▸ Task brief
Start at the top and transcribe every record through the final line exactly.

▸ Supplied entries
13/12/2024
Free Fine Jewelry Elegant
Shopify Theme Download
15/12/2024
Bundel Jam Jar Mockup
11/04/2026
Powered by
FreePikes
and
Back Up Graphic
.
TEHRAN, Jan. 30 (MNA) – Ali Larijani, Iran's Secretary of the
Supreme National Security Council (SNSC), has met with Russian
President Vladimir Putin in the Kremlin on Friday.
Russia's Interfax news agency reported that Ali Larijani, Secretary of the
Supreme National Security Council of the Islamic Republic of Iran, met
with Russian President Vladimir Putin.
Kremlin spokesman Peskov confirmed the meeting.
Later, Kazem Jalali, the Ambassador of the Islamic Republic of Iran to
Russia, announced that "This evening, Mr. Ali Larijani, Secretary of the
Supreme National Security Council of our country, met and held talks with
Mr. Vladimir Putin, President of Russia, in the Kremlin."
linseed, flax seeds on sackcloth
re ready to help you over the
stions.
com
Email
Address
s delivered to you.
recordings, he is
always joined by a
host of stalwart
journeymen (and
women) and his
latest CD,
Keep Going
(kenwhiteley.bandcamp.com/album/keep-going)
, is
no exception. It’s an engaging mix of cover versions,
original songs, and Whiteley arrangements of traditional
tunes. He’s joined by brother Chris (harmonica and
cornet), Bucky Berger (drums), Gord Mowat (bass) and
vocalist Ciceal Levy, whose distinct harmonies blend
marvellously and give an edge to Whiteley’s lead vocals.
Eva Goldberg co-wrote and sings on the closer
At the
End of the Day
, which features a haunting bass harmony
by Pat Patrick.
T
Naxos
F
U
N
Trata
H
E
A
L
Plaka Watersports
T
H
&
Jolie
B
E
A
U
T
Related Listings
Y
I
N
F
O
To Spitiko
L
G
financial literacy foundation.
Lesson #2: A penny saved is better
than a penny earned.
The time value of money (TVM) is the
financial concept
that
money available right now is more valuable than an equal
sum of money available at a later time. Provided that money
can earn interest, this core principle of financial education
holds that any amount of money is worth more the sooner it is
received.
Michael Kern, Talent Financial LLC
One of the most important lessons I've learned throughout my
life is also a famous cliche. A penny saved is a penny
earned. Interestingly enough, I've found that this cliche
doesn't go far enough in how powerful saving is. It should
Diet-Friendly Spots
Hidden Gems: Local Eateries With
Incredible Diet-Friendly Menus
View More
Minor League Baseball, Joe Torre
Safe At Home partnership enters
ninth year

▸ Task output
13/12/2024
Free Fine Jewelry Elegant
Shopify Theme Download
15/12/2024
Bundel Jam Jar Mockup
11/04/2026
Powered by
FreePikes
and
Back Up Graphic
.
TEHRAN, Jan. 30 (MNA) – Ali Larijani, Iran's Secretary of the
Supreme National Security Council (SNSC), has met with Russian
President Vladimir Putin in the Kremlin on Friday.
Russia's Interfax news agency reported that Ali Larijani, Secretary of the
Supreme National Security Council of the Islamic Republic of Iran, met
with Russian President Vladimir Putin.
Kremlin spokesman Peskov confirmed the meeting.
Later, Kazem Jalali, the Ambassador of the Islamic Republic of Iran to
Russia, announced that "This evening, Mr. Ali Larijani, Secretary of the
Supreme National Security Council of our country, met and held talks with
Mr. Vladimir Putin, President of Russia, in the Kremlin."
linseed, flax seeds on sackcloth
re ready to help you over the
stions.
com
Email
Address
s delivered to you.
recordings, he is
always joined by a
host of stalwart
journeymen (and
women) and his
latest CD,
Keep Going
(kenwhiteley.bandcamp.com/album/keep-going)
, is
no exception. It’s an engaging mix of cover versions,
original songs, and Whiteley arrangements of traditional
tunes. He’s joined by brother Chris (harmonica and
cornet), Bucky Berger (drums), Gord Mowat (bass) and
vocalist Ciceal Levy, whose distinct harmonies blend
marvellously and give an edge to Whiteley’s lead vocals.
Eva Goldberg co-wrote and sings on the closer
At the
End of the Day
, which features a haunting bass harmony
by Pat Patrick.
T
Naxos
F
U
N
Trata
H
E
A
L
Plaka Watersports
T
H
&
Jolie
B
E
A
U
T
Related Listings
Y
I
N
F
O
To Spitiko
L
G
financial literacy foundation.
Lesson #2: A penny saved is better
than a penny earned.
The time value of money (TVM) is the
financial concept
that
money available right now is more valuable than an equal
sum of money available at a later time. Provided that money
can earn interest, this core principle of financial education
holds that any amount of money is worth more the sooner it is
received.
Michael Kern, Talent Financial LLC
One of the most important lessons I've learned throughout my
life is also a famous cliche. A penny saved is a penny
earned. Interestingly enough, I've found that this cliche
doesn't go far enough in how powerful saving is. It should
Diet-Friendly Spots
Hidden Gems: Local Eateries With
Incredible Diet-Friendly Menus
View More
Minor League Baseball, Joe Torre
Safe At Home partnership enters
ninth year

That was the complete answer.